Applying for the scheme
- Employees choose the TaxSaver commuter ticket that best suits their needs, bearing in mind that commuter tickets can be used outside office hours and for leisure purposes.
- The employer and employees sign a contract, subject to the rules of the scheme.
- The employer applies the required Tax Conditions and registers with the public transport provider.
- The employer makes a group application on behalf of employees by post, e-mail or online.
- Companies must keep a receipt of purchases and a copy of the ticket for their tax records.
Information on where to apply is available from the following websites:
If you let a room in your home, the income you receive may be exempt from tax.
The income you receive must not exceed the exemption limit. If it does then you are taxed on the total amount. It can only be claimed by individual taxpayers.
The annual exemption for the relief is €14,000 (since 2018)
You must use the Revenue Online Service (ROS) to enter the amount of exempt income on your Form 11 if you are self-assessed. You must use myAccount to enter the amount of exempt income on your Form 12 if you pay tax through the Pay As You Earn (PAYE) system. You will then receive the relief due.
If you do not wish to receive this relief you can request to have the income taxed. You must request this in writing on or before your tax return’s filing date.
There is a four year time limit to claim relief. This is important if you were paying tax all along on your rental income which should have been exempt.
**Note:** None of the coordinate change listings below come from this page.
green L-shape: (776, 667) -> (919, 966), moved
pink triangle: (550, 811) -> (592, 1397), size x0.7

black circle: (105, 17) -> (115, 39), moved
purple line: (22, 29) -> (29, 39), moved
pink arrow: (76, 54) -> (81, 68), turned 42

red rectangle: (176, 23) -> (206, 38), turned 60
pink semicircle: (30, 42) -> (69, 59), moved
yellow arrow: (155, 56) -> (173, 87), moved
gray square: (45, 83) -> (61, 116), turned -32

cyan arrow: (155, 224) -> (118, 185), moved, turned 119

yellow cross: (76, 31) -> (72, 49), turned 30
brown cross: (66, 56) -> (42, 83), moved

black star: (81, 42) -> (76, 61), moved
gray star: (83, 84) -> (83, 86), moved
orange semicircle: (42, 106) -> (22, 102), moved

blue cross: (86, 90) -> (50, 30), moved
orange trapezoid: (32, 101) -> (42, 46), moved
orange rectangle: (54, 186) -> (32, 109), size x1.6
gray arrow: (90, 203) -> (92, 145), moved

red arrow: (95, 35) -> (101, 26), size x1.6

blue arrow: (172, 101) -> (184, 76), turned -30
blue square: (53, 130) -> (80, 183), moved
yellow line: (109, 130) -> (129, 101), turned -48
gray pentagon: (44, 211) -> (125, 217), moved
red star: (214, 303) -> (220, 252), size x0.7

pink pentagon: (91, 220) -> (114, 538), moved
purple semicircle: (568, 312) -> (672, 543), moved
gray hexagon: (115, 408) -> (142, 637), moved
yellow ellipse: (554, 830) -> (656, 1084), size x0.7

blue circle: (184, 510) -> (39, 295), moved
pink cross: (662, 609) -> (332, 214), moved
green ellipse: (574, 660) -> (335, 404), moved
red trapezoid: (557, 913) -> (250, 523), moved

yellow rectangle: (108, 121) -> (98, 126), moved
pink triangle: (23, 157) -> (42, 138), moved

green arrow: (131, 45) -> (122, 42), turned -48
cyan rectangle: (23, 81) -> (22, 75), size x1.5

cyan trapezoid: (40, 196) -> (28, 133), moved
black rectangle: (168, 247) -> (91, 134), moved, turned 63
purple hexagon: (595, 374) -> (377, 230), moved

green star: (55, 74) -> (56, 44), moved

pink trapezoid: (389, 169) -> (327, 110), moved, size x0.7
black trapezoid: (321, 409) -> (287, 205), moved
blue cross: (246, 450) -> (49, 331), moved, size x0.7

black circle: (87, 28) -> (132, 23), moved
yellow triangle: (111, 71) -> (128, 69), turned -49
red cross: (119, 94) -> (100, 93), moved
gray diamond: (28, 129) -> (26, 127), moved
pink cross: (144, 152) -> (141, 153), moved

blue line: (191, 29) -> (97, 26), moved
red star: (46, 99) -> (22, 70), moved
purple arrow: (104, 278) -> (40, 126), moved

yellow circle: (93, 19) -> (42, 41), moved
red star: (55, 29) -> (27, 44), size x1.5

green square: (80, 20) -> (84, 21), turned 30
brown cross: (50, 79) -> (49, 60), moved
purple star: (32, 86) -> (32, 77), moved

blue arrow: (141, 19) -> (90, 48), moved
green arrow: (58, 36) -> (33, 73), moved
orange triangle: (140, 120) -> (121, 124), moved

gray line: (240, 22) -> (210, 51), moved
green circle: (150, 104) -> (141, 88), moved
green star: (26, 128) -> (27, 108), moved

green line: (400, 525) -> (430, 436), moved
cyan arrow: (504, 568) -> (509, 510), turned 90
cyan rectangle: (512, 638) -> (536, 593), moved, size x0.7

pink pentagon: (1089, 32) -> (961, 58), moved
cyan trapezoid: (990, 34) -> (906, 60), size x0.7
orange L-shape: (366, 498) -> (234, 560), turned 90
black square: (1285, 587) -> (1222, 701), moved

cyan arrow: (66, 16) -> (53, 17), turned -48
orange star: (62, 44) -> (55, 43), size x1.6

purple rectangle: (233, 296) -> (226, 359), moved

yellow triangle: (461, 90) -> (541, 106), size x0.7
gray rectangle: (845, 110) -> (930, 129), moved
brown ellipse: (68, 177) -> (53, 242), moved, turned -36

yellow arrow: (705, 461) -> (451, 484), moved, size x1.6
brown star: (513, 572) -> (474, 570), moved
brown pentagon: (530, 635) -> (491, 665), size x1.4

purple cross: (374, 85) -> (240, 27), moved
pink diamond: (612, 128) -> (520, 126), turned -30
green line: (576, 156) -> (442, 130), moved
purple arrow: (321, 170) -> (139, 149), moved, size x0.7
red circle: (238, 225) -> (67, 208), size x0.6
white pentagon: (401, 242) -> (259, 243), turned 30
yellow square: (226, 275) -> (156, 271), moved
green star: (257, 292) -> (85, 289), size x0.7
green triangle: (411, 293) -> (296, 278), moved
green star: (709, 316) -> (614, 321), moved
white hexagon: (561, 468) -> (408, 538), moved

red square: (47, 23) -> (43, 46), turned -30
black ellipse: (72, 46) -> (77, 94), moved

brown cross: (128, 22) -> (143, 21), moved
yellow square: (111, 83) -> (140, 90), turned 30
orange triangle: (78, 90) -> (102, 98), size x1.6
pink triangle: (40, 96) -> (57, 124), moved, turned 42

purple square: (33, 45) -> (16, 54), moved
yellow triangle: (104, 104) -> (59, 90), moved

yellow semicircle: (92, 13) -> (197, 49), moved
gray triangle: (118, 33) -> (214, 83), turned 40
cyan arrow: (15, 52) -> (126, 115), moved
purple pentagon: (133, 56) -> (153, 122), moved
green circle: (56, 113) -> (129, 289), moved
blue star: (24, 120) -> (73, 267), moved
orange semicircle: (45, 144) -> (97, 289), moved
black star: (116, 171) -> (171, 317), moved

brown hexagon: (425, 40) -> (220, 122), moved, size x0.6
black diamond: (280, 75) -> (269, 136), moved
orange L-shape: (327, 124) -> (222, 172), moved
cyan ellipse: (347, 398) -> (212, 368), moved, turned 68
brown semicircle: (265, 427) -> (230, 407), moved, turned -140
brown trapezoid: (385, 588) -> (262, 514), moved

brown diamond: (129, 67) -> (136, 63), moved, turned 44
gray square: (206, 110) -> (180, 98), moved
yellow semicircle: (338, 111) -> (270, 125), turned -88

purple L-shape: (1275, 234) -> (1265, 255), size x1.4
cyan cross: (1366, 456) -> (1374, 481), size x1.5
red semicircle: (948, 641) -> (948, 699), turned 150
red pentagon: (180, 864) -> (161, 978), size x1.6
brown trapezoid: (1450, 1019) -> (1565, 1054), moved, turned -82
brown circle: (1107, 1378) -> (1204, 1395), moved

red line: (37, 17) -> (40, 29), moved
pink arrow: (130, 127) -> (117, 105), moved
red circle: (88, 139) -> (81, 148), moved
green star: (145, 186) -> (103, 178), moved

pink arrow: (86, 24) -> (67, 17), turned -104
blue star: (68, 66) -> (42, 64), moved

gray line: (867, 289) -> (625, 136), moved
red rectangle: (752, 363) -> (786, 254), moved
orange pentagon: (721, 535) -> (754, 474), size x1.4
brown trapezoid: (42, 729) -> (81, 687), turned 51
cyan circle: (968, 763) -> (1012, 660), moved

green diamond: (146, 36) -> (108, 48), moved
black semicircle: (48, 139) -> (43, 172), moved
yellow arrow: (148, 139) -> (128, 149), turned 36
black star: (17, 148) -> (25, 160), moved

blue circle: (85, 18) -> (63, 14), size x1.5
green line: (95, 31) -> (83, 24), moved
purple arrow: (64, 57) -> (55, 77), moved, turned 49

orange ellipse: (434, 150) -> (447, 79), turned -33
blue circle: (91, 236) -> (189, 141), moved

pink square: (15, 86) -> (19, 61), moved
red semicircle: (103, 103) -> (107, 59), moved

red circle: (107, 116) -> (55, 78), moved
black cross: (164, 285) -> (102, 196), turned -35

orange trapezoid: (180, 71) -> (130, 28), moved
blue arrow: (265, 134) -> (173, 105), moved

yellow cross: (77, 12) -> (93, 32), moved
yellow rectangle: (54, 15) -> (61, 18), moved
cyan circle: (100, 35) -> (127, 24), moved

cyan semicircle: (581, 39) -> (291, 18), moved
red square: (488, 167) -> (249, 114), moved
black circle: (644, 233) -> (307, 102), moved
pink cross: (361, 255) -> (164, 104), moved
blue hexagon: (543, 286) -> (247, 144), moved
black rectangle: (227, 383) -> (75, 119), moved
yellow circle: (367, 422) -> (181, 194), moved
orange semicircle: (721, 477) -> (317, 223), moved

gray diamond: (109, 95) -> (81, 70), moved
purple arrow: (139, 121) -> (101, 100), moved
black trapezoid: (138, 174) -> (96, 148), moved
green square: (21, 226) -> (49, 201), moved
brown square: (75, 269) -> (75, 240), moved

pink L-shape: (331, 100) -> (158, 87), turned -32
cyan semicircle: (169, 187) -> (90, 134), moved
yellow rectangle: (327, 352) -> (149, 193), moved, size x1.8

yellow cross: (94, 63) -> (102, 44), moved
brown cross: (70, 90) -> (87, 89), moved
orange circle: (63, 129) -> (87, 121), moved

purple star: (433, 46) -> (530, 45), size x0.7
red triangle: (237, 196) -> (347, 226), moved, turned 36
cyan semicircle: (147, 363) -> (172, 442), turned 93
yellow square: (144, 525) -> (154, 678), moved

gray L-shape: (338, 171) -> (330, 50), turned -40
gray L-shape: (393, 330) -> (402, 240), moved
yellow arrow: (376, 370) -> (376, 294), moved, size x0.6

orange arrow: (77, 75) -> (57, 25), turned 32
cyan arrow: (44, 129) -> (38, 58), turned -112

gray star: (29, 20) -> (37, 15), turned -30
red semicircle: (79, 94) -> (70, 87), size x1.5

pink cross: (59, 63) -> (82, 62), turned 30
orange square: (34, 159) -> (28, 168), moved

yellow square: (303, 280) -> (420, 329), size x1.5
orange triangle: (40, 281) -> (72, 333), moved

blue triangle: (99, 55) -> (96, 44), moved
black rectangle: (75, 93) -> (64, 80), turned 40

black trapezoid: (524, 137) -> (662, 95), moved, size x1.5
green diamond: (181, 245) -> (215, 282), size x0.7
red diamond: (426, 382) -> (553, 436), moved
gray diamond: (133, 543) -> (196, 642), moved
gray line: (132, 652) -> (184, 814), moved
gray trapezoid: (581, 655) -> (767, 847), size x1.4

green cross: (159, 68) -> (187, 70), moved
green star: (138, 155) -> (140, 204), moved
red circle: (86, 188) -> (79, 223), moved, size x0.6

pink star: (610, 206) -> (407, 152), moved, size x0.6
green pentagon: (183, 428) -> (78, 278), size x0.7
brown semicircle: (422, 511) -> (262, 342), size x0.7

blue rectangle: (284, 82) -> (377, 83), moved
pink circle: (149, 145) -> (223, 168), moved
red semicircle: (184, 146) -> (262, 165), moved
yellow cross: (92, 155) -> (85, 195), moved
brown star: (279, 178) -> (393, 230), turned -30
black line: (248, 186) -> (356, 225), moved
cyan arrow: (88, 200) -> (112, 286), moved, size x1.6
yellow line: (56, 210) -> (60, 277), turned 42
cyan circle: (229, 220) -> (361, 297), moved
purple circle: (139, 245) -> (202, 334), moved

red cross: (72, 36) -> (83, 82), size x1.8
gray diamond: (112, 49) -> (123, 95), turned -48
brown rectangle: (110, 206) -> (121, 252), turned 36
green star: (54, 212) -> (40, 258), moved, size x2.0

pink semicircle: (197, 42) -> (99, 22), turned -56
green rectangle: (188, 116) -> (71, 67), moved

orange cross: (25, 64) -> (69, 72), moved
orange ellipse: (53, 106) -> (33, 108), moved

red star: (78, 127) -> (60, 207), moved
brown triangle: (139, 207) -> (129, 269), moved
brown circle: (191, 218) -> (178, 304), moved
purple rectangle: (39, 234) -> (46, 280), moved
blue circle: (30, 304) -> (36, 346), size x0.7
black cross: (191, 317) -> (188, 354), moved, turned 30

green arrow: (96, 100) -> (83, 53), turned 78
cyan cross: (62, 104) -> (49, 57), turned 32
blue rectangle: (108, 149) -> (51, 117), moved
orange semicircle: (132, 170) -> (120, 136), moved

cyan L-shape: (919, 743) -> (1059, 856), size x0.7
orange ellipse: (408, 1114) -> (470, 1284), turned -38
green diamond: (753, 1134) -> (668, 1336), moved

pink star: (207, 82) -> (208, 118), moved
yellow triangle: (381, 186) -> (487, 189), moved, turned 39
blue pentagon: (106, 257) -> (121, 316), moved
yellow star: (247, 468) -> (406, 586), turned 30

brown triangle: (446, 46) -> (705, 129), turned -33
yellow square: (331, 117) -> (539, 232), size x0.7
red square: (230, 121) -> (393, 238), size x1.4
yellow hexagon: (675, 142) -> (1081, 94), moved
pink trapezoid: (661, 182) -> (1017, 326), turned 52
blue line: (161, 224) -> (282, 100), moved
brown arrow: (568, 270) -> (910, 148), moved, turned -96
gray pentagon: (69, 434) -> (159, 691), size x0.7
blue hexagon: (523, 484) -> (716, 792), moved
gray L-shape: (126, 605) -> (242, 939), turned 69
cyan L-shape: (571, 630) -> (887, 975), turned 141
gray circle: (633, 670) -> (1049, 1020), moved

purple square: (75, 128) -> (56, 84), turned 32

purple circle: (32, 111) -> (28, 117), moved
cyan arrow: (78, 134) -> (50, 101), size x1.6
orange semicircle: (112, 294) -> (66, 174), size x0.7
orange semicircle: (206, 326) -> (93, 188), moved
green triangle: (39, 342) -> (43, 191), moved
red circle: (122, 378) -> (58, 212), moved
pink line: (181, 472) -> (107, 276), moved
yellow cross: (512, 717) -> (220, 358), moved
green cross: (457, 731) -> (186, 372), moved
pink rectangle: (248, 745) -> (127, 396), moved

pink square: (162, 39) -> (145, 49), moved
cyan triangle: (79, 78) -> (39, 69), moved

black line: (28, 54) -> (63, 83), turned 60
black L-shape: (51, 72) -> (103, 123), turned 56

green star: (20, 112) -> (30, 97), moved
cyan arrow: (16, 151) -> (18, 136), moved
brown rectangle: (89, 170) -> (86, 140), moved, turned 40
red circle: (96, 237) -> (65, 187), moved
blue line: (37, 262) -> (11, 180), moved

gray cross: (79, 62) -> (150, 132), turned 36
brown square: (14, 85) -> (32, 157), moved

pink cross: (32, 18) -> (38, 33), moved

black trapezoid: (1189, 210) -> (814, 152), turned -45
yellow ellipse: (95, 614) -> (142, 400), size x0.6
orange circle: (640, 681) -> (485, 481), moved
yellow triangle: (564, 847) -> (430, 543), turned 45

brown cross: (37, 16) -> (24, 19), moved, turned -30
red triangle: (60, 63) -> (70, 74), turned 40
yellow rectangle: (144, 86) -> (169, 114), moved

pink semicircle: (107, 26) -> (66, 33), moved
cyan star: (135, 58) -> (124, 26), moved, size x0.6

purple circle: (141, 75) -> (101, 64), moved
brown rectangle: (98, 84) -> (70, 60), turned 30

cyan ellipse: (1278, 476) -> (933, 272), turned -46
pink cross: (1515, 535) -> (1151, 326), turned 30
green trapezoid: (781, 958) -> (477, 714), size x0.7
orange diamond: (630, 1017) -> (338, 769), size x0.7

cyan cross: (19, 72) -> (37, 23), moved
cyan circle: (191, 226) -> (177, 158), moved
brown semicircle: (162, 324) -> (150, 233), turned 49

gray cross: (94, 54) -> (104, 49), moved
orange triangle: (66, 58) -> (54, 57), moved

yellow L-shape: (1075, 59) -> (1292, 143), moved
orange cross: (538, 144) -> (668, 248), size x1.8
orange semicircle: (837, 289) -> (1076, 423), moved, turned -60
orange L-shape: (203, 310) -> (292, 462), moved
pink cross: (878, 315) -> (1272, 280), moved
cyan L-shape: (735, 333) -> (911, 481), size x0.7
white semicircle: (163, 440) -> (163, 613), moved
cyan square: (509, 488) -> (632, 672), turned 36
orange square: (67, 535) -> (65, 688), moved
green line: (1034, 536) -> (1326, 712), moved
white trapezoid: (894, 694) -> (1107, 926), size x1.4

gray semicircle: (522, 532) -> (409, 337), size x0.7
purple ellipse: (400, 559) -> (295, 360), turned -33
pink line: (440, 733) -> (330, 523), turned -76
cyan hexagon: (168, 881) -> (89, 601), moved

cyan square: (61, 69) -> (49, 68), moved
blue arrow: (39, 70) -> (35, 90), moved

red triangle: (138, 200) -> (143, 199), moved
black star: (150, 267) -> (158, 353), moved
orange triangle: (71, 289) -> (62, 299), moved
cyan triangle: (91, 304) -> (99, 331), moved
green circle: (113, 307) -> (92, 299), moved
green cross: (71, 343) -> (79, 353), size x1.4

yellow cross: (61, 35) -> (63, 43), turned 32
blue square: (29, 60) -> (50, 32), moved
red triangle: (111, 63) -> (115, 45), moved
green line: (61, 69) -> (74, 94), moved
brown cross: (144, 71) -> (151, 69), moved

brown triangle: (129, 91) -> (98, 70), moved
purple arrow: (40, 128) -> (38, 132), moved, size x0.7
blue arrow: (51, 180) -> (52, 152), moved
Plus, remember, you cannot claim the relief against income received for the use of the room(s) from:
- your child or civil partner
- an employer
- an employee
- short-term guests, including those who book accommodation through online booking sites.
The relief can apply to lettings used as residential accommodation for students in an academic year or term.
Tax relief on education expenses
The maximum amount of fees (including the Student Contribution) that can qualify for tax relief is €7,000 per person per course. Full-time student: There is no tax relief on the first €3,000 spent on tuition fees (including the Student Contribution) for the 2018/2019 academic year.
You cannot claim relief for fees that are funded by:
- your employer.
You may be the student, or you may pay the fees on the student’s behalf. You can claim the relief if you have actually paid the fees.
No relief is available for:
- examination fees
- registration fees
- administration fees.
How do you calculate the relief?
You will receive relief at the standard rate of tax, which is 20%. This is applied to the total qualifying fees once the disregard amount has been subtracted.